Que contient ce projet de loi ? Plusieurs dispositions sont intéressantes, d’autres témoignent de règlements de comptes de l’avocat présent sous les habits du ministre, d’autres enfin sont discutables.

Parmi les points intéressants figure l’encadrement des enquêtes préliminaires menées par la police, parfois sous l’égide d’un procureur, sans saisine d’un juge d’instruction ni contradictoire ni information sur l’avancement de l’enquête  : elles sont limitées dans le temps (2 ans + éventuellement un an de prolongation sur avis motivé du procureur) et, dans certains cas, les personnes mises en cause ou les plaignants pourront avoir accès au dossier. On a beau savoir que c’est l’avocat Dupont-Moretti qui parle ici plus que le ministre, il a raison : sans même évoquer l’affaire Bettancourt ou l’affaire des écoutes de N. Sarkozy, les enquêtes sans contradictoire ni accès au dossier ne doivent pas s’éterniser. Deux ans, c’est déjà long.

De même la loi augmente le nombre des jurés des cours d’assises à 7 pour leur donner plus de poids et permettre de dégager une majorité. Elle généralise les cours criminelles où siègent des magistrats professionnels, appelées à remplacer les cours d’assisse pour certains crimes (crimes punis de 15 ou 20 ans hors récidive).

Enfin, tout condamné qui doit encore effectuer, sur une peine de 2 ans au plus, 3 mois de détention, bénéficie automatiquement de la libération sous contrainte, sauf impossibilité d’hébergement et, en matière correctionnelle, la loi limite les détentions provisoires à 8 mois sauf démonstration que l’assignation à résidence avec bracelet est manifestement insuffisante.

L’avocat Dupont-Moretti devenu ministre règle des comptes avec l’institution judiciaire : les perquisitions chez les avocats sont encadrées (le juge des libertés ne les autorise que si l’avocat est personnellement soupçonné), les écoutes d’un avocat ne sont possibles qu’à cette même condition et la consultation de ses fadettes est assimilée à des écoutes.

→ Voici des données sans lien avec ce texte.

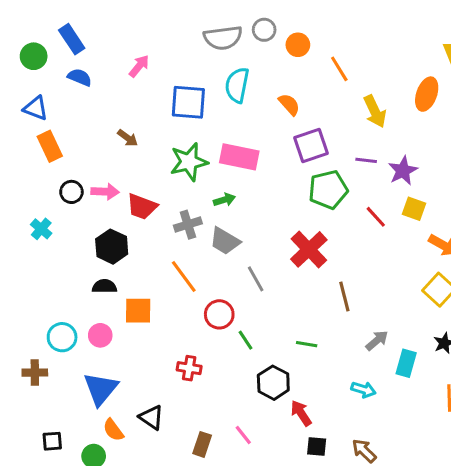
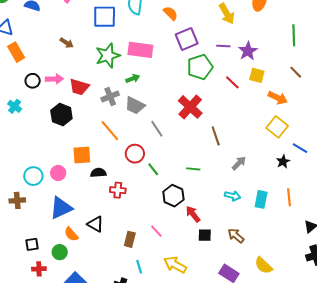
black semicircle: (104, 286) -> (98, 173), moved
cyan rectangle: (406, 363) -> (261, 199), moved
blue triangle: (101, 389) -> (61, 208), turned 30

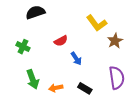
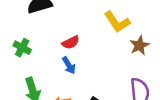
blue arrow: (76, 59) -> (69, 65), moved

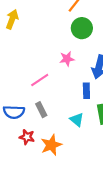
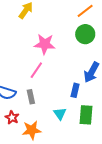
pink star: (67, 59) -> (45, 44), moved, size x1.5
pink line: (40, 80) -> (36, 70), turned -36

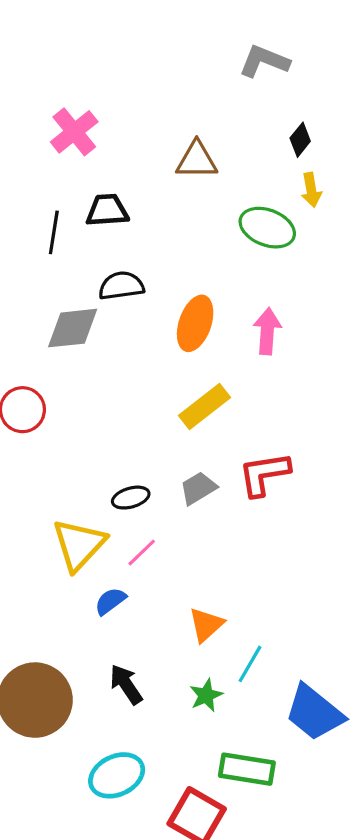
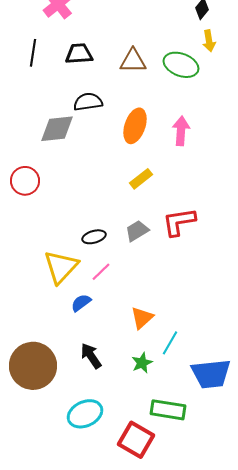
brown triangle: (197, 160) -> (133, 61), moved
black line: (54, 232) -> (33, 53), moved
yellow rectangle: (204, 407) -> (141, 179), size x0.7
blue trapezoid: (314, 713) -> (211, 374), turned -45

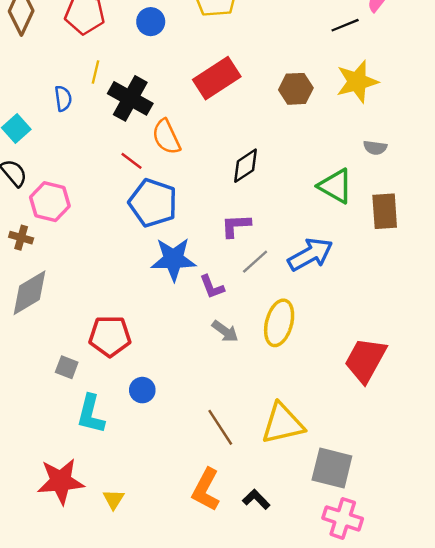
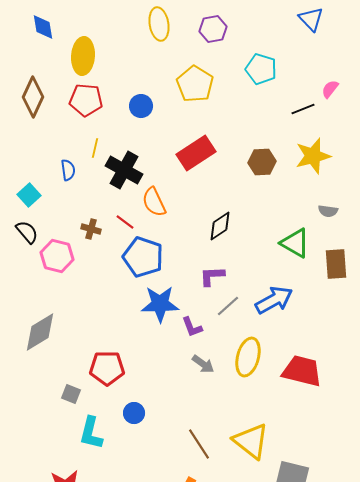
brown cross: (21, 238) -> (91, 229), moved
red trapezoid: (365, 360) -> (302, 371), moved, turned 75
yellow triangle: (283, 424) -> (251, 441), turned 51

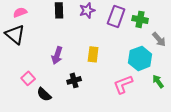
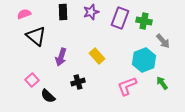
black triangle: (15, 34) -> (36, 36), moved
yellow rectangle: (93, 54) -> (97, 56), turned -49

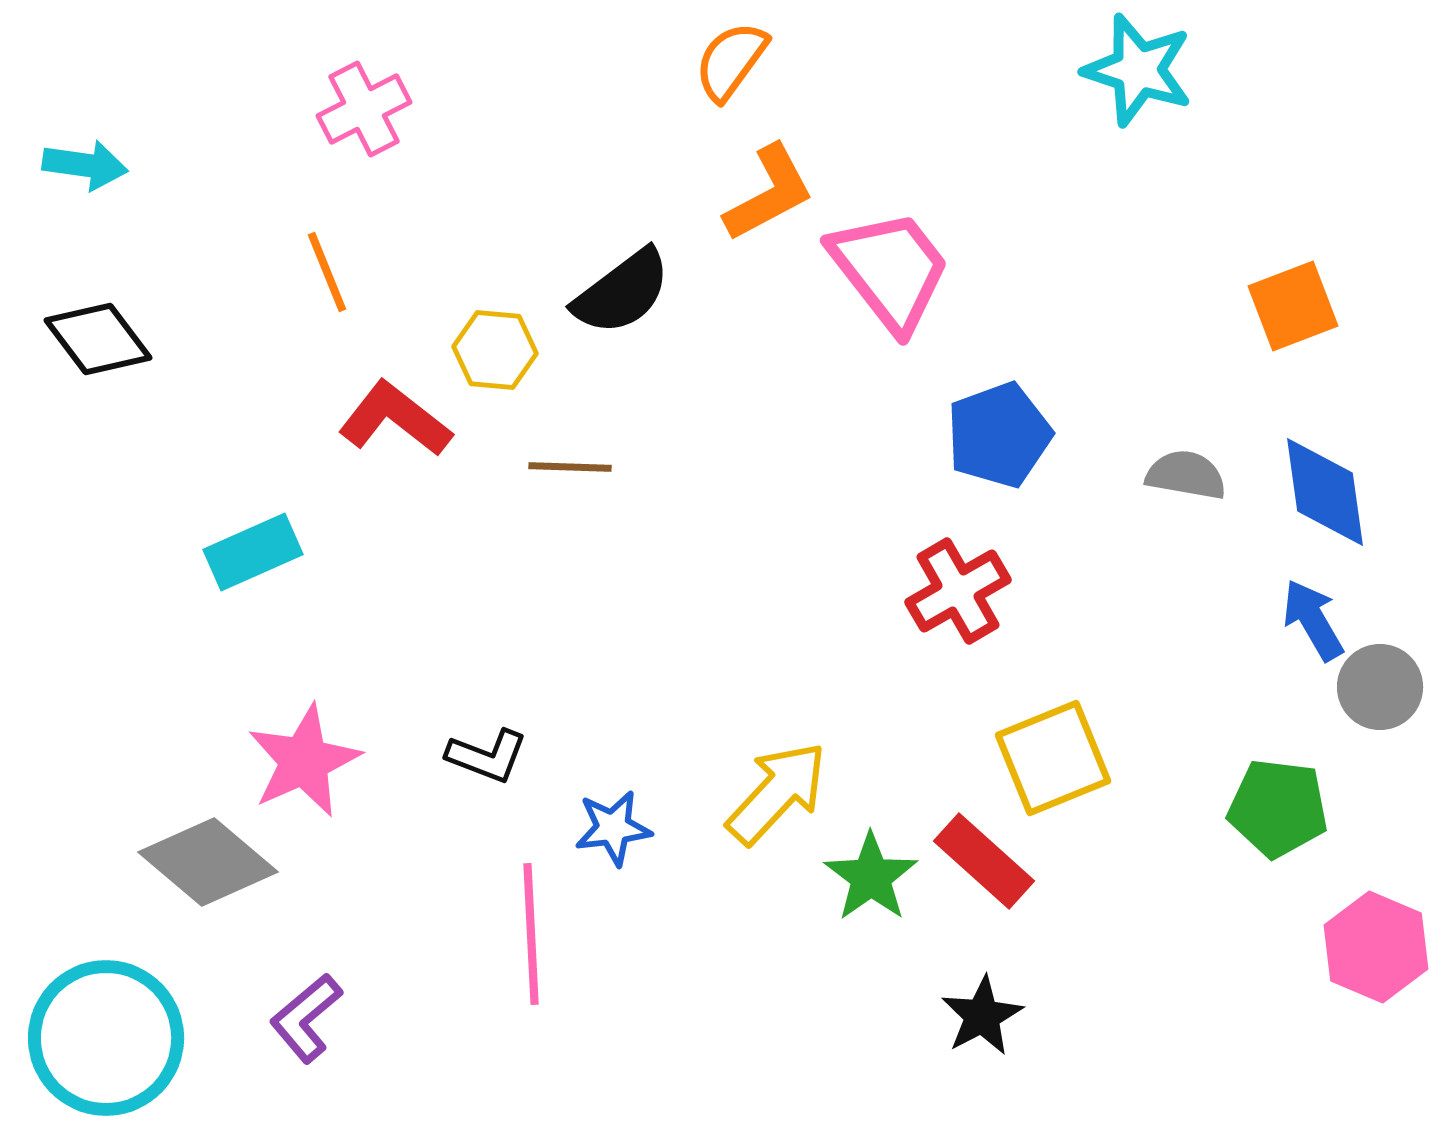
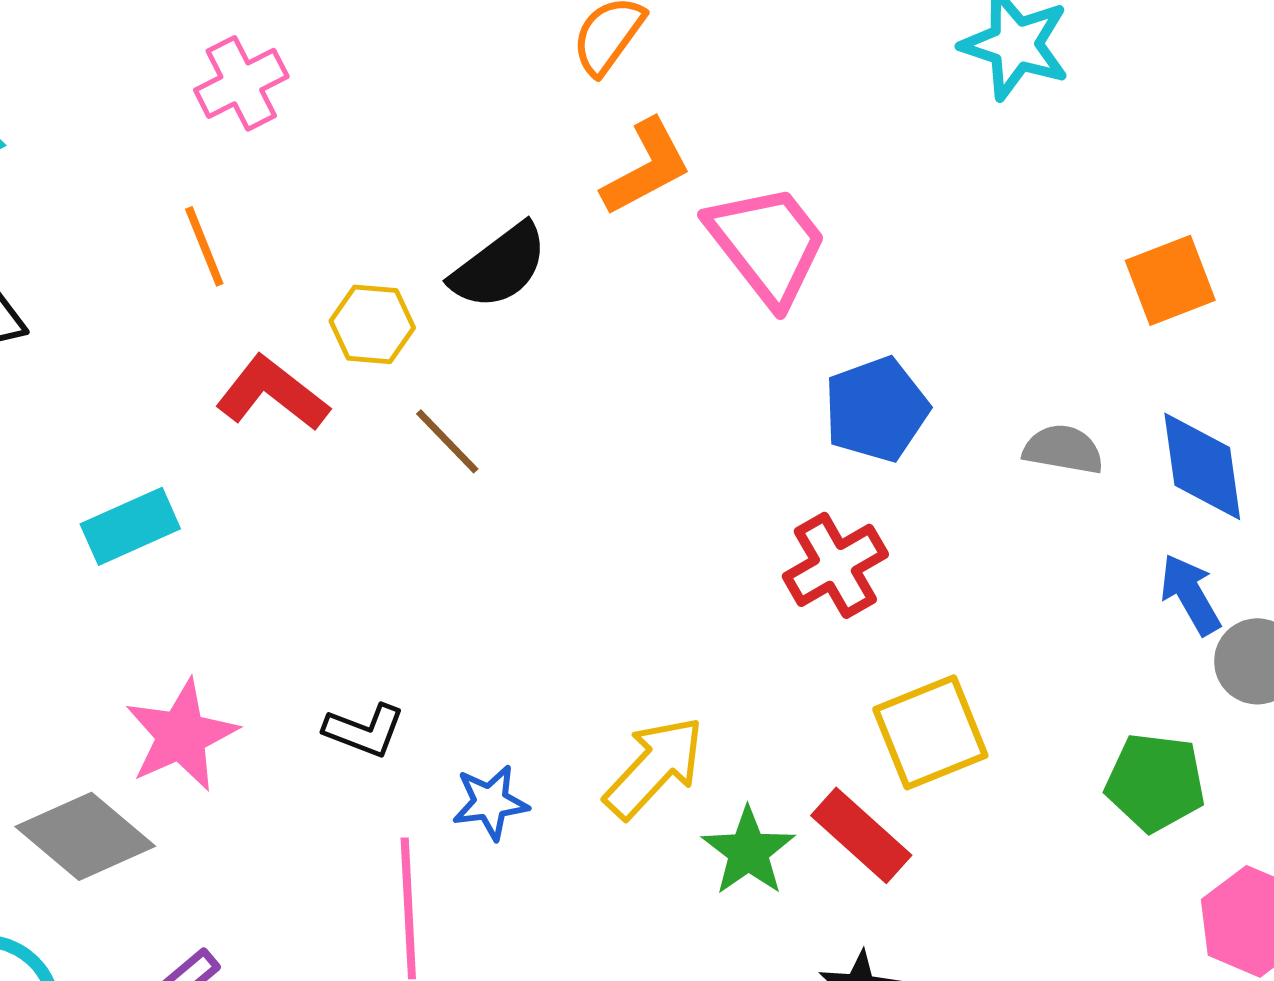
brown line: (570, 467) -> (447, 441), turned 44

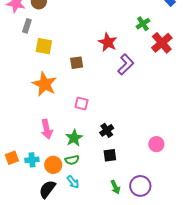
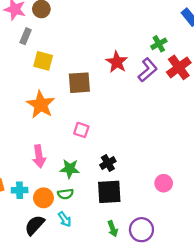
brown square: (77, 63) -> (79, 83), size x1.5
purple L-shape: (126, 64) -> (148, 70), moved
green star: (74, 138) -> (70, 169), turned 30
black square: (110, 155) -> (109, 192), size x1.6

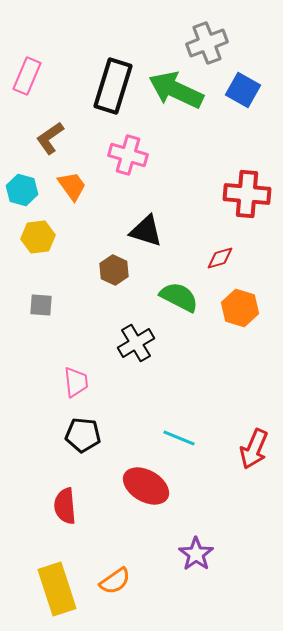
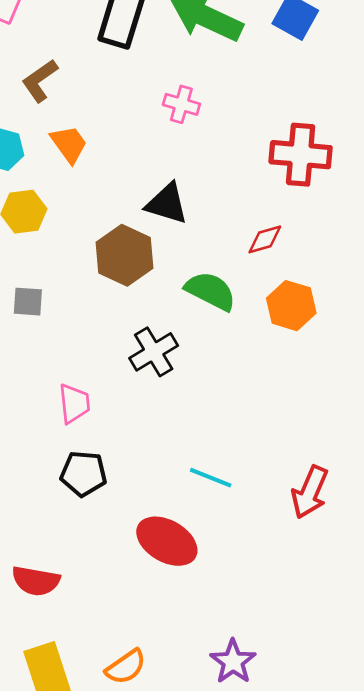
pink cross: (128, 155) -> (181, 104), moved, size x0.7
brown hexagon: (114, 270) -> (124, 255), size x1.5
red semicircle: (65, 506) -> (36, 581), moved, turned -75
purple star: (196, 554) -> (233, 662), moved

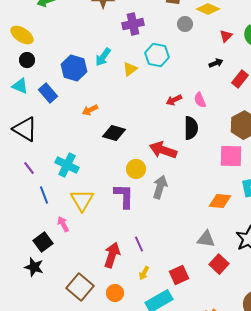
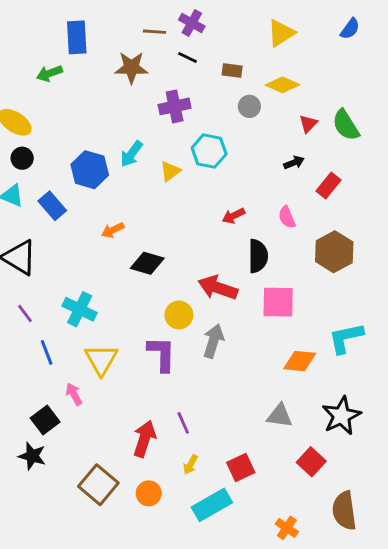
pink semicircle: (200, 100) -> (287, 217), moved
pink square: (231, 156) -> (278, 302), moved
red square: (219, 264) -> (311, 462), moved

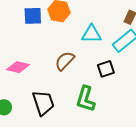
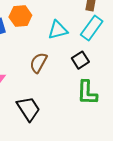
green L-shape: (86, 99) -> (87, 93), moved

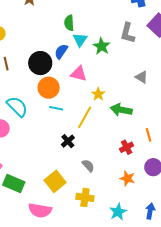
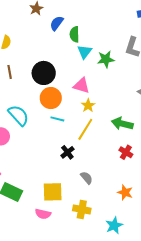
green star: (102, 46) -> (106, 59), turned 30
blue semicircle: (61, 51) -> (57, 23), moved
yellow star: (98, 94) -> (88, 105), moved
red cross: (127, 147) -> (126, 152), moved, turned -32
yellow square: (55, 181) -> (53, 192), turned 35
pink semicircle: (40, 210) -> (43, 214), moved, size x0.7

Enfin, parmi les dispositions qui soulèvent réticences et difficultés figure la suppression des remises de peine automatiques au bénéfice de remises décidées par le juge d’application des peines pour bonne conduite ou effort de réinsertion : le texte cite le fait de passer un examen, de suivre un enseignement, de participer à des activités culturelles ou de suivre une thérapie.  Le discours ministériel frôle dangereusement la leçon de morale en privilégiant (il l’a dit) ceux qui « se lèvent le matin ». La mesure renvoie à la question de savoir si les lieux de détention offrent suffisamment d’activités de formation et d’activités culturelles, voire de travail, à ceux qui voudraient s’y adonner, et si les conditions d’incarcération permettent de suivre un enseignement et d’apprendre à lire. Il est certain que tel n’est pas le cas, les listes d’attente étant d’autant plus chargées que la surpopulation est importante. De plus, la crainte est d’enlever encore de l’espoir aux petites peines auxquelles aucune occupation ne sera offerte. La mesure, inspirée par l’idéologie, gagnerait à se confronter au réalisme.